(Extracted page text data)
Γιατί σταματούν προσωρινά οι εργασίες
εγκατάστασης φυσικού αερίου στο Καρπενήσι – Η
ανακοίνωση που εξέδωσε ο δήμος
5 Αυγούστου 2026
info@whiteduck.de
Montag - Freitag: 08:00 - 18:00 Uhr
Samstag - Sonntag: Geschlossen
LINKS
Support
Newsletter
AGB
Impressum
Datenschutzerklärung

==

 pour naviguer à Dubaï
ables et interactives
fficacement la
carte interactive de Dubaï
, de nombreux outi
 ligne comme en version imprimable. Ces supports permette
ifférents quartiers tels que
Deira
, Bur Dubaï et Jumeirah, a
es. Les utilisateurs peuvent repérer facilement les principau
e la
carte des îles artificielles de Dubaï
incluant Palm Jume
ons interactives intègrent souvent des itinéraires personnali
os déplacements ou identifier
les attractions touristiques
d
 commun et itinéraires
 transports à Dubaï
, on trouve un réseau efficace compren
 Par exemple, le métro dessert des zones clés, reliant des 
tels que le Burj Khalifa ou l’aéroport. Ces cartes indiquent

* * *

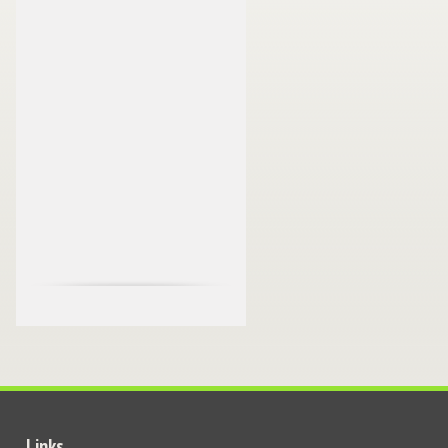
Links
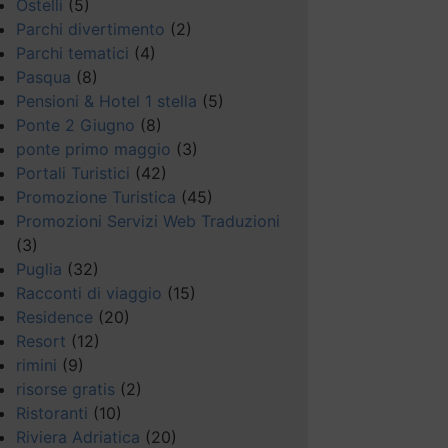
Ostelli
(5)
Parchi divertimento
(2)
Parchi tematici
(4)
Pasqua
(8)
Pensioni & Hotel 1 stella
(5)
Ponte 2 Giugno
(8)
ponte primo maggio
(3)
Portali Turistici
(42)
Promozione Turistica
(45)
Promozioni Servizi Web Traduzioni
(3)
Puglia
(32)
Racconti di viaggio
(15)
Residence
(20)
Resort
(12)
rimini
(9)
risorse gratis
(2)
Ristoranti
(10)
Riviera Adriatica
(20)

__WORK REQUIRED__:
Each line above with the word "Parchi" needs to be copied.

__YOUR SOLUTION__:
Parchi divertimento
Parchi tematici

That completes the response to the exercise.